Segment Open

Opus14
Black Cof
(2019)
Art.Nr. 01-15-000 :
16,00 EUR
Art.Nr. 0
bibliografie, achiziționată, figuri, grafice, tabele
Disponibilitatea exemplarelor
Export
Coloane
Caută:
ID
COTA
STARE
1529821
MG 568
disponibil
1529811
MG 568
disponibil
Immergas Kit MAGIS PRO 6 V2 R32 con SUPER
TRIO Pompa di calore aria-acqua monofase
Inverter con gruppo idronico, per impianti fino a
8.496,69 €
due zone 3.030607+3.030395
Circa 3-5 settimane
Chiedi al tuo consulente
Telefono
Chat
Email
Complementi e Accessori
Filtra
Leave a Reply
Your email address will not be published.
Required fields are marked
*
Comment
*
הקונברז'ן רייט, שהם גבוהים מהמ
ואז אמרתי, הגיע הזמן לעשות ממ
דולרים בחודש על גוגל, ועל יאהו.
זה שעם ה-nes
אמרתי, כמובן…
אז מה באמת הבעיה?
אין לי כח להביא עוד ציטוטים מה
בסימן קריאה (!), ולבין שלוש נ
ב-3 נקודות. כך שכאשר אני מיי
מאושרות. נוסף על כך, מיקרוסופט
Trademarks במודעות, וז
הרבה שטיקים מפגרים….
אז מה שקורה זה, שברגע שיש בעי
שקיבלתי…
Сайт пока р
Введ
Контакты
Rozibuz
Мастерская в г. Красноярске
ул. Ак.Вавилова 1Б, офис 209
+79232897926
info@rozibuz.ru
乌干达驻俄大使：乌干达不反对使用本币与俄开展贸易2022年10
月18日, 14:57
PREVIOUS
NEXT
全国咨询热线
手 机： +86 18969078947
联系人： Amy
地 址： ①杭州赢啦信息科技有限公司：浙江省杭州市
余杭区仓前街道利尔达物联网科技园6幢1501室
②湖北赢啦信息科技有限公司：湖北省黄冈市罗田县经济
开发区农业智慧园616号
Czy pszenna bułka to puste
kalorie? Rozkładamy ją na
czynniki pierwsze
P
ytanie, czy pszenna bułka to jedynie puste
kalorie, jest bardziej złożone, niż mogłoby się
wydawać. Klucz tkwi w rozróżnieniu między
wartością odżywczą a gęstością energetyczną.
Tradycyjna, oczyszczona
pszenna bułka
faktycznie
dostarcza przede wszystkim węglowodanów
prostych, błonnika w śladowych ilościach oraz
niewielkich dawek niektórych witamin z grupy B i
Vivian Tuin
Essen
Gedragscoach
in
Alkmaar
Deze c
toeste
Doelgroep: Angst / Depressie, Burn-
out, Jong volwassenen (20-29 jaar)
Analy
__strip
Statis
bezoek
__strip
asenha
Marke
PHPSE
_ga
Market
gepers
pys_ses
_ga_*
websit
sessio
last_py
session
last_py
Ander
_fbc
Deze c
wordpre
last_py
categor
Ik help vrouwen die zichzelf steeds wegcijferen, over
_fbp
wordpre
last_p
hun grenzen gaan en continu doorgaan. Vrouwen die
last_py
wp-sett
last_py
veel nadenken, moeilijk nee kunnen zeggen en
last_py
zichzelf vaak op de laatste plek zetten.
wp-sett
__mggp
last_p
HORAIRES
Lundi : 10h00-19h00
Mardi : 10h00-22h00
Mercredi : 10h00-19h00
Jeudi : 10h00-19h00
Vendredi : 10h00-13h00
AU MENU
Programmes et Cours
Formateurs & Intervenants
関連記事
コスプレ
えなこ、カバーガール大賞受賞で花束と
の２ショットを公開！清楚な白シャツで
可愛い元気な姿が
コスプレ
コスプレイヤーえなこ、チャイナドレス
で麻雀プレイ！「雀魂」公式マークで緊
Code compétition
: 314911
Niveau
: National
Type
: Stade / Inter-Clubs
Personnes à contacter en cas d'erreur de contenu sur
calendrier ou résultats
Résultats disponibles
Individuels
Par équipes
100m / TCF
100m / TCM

Segment Closed

WORK REQUIRED –
Each record must be repeated exactly as it is.

YOUR SOLUTION –
Opus14
Black Cof
(2019)
Art.Nr. 01-15-000 :
16,00 EUR
Art.Nr. 0
bibliografie, achiziționată, figuri, grafice, tabele
Disponibilitatea exemplarelor
Export
Coloane
Caută:
ID
COTA
STARE
1529821
MG 568
disponibil
1529811
MG 568
disponibil
Immergas Kit MAGIS PRO 6 V2 R32 con SUPER
TRIO Pompa di calore aria-acqua monofase
Inverter con gruppo idronico, per impianti fino a
8.496,69 €
due zone 3.030607+3.030395
Circa 3-5 settimane
Chiedi al tuo consulente
Telefono
Chat
Email
Complementi e Accessori
Filtra
Leave a Reply
Your email address will not be published.
Required fields are marked
*
Comment
*
הקונברז'ן רייט, שהם גבוהים מהמ
ואז אמרתי, הגיע הזמן לעשות ממ
דולרים בחודש על גוגל, ועל יאהו.
זה שעם ה-nes
אמרתי, כמובן…
אז מה באמת הבעיה?
אין לי כח להביא עוד ציטוטים מה
בסימן קריאה (!), ולבין שלוש נ
ב-3 נקודות. כך שכאשר אני מיי
מאושרות. נוסף על כך, מיקרוסופט
Trademarks במודעות, וז
הרבה שטיקים מפגרים….
אז מה שקורה זה, שברגע שיש בעי
שקיבלתי…
Сайт пока р
Введ
Контакты
Rozibuz
Мастерская в г. Красноярске
ул. Ак.Вавилова 1Б, офис 209
+79232897926
info@rozibuz.ru
乌干达驻俄大使：乌干达不反对使用本币与俄开展贸易2022年10
月18日, 14:57
PREVIOUS
NEXT
全国咨询热线
手 机： +86 18969078947
联系人： Amy
地 址： ①杭州赢啦信息科技有限公司：浙江省杭州市
余杭区仓前街道利尔达物联网科技园6幢1501室
②湖北赢啦信息科技有限公司：湖北省黄冈市罗田县经济
开发区农业智慧园616号
Czy pszenna bułka to puste
kalorie? Rozkładamy ją na
czynniki pierwsze
P
ytanie, czy pszenna bułka to jedynie puste
kalorie, jest bardziej złożone, niż mogłoby się
wydawać. Klucz tkwi w rozróżnieniu między
wartością odżywczą a gęstością energetyczną.
Tradycyjna, oczyszczona
pszenna bułka
faktycznie
dostarcza przede wszystkim węglowodanów
prostych, błonnika w śladowych ilościach oraz
niewielkich dawek niektórych witamin z grupy B i
Vivian Tuin
Essen
Gedragscoach
in
Alkmaar
Deze c
toeste
Doelgroep: Angst / Depressie, Burn-
out, Jong volwassenen (20-29 jaar)
Analy
__strip
Statis
bezoek
__strip
asenha
Marke
PHPSE
_ga
Market
gepers
pys_ses
_ga_*
websit
sessio
last_py
session
last_py
Ander
_fbc
Deze c
wordpre
last_py
categor
Ik help vrouwen die zichzelf steeds wegcijferen, over
_fbp
wordpre
last_p
hun grenzen gaan en continu doorgaan. Vrouwen die
last_py
wp-sett
last_py
veel nadenken, moeilijk nee kunnen zeggen en
last_py
zichzelf vaak op de laatste plek zetten.
wp-sett
__mggp
last_p
HORAIRES
Lundi : 10h00-19h00
Mardi : 10h00-22h00
Mercredi : 10h00-19h00
Jeudi : 10h00-19h00
Vendredi : 10h00-13h00
AU MENU
Programmes et Cours
Formateurs & Intervenants
関連記事
コスプレ
えなこ、カバーガール大賞受賞で花束と
の２ショットを公開！清楚な白シャツで
可愛い元気な姿が
コスプレ
コスプレイヤーえなこ、チャイナドレス
で麻雀プレイ！「雀魂」公式マークで緊
Code compétition
: 314911
Niveau
: National
Type
: Stade / Inter-Clubs
Personnes à contacter en cas d'erreur de contenu sur
calendrier ou résultats
Résultats disponibles
Individuels
Par équipes
100m / TCF
100m / TCM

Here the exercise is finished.